En Aragón, nos dice el cronista Jerónimo Zurita, soliviantó los ánimos de los conversos el nombramiento y la actividad de la Inquisición, solicitando repetidamente el fin de las condenas y dado que, ante la resistencia institucional, su petición no acababa de dar fruto, conspiraron para acabar con la vida de los inquisidores. Así, GasparJuglar moría envenenado en 1485 y Pedro Arbués sufría dos atentados de los que logró salir indemne, pero el tercero, en la noche del 14 al 15 de septiembre de 1485, mientras rezaba arrodillado en la Seo de Zaragoza, era acuchillado por ocho asesinos confabulados que lograron escapar después del acto, falleciendo dos días después, el 17 de septiembre como resultado de las heridas recibidas. Consecuencia inmediata sería la derogación de los Fueros Aragoneses por primera vez para perseguir mejor a los asesinos, siendo en los tres años siguientes realizados 31 Autos de Fe y 64 ejecuciones, premiando el rey la muerte de su inquisidor, ofreciendo su palacio de la Aljafería de Zaragoza para sede del Tribunal Aragonés.

Representación de San Pedro Arbués
Representación de San Pedro Arbués

La vida escrita por el canónigo Blasco de Lanuza que se publicó  en 1623 en latín y un año después en español tuvo poca distribución. Sin embargo, en 1647 Diego García de Trasmiera, miembro de la Suprema, tras una carrera larga en la Inquisición, presentó una segunda vida, en ella hace constar los estudios de Arbués en la Universidad de Huesca. Aunque García de Trasmiera envidió explícitamente a Blasco de Lanuza por su posibilidad de publicar su trabajo antes del Breve de Urbano VIII, también él pudo conseguir en Madrid un permiso especial para continuar con sus esfuerzos dirigidos a la canonización de antiguo alumno de la Universidad Sertoriana de Huesca.

Deseamos destacar entre otros muchos los trabajos que lo hacen estudiante de Filosofía en Huesca, los de M. Scholz-Hänsel; Francisco Izquierdo Trol;  Juan Gracián y Salavert; S. de Velasco y Herrera (Colegial Mayor de Bolonia); U. García Guimbao; M. Combescure Thiry; J. Hergenröthez;  D. Vrienden der Waarheid;  A. Knöpflez; y el trabajo del doctor Alcalá Galve “San Pedro Arbués. Mártir de la autonomía aragonesa”.

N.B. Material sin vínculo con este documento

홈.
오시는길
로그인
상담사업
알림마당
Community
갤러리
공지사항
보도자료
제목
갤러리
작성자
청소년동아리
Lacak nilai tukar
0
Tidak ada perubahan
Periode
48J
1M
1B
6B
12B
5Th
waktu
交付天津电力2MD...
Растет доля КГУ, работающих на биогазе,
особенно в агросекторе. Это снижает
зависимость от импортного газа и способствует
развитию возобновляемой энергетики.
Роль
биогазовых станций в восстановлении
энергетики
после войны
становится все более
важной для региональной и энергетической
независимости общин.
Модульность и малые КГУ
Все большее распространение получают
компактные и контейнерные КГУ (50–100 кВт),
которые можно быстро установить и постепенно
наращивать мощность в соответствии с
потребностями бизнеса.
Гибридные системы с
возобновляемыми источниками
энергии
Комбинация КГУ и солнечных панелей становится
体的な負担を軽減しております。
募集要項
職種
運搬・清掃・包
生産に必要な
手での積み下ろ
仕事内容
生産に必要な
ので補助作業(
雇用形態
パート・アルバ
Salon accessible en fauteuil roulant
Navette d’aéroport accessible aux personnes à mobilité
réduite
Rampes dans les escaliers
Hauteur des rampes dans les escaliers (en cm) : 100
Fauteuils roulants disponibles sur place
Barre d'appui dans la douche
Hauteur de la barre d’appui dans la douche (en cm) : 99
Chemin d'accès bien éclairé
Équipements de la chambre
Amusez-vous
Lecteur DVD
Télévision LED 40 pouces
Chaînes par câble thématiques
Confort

Martirio de San Pedro Arbués, del círculo de Antonio del Castillo (Museo de Bellas Artes de Córdoba)
Martirio de San Pedro Arbués, del círculo de Antonio del Castillo (Museo de Bellas Artes de Córdoba)

Es complicada la recopilación y estudio de los primeros tiempos de la Universidad Sertoriana desde 1354 hasta mediados del siglo XVI al estar las fuentes documentales muy dispersas incluso las notas aisladas muy diseminadas, pues se comenzó a recopilar sistemáticamente los papeles desde 1540, y así surgieron los primeros libros referentes: Consejo, Asignatura y Tesorería.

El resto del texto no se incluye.